* _YOUR ASSIGNMENT_
The records that follow are to be repeated exactly, without any pictures.

* _SUPPLIED MATERIAL_
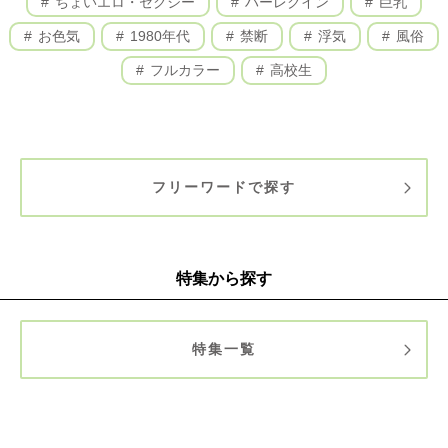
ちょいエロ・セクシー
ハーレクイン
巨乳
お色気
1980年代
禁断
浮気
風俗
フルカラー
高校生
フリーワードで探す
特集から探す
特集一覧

* _ANSWER FOR THIS EXERCISE_
ちょいエロ・セクシー
ハーレクイン
巨乳
お色気
1980年代
禁断
浮気
風俗
フルカラー
高校生
フリーワードで探す
特集から探す
特集一覧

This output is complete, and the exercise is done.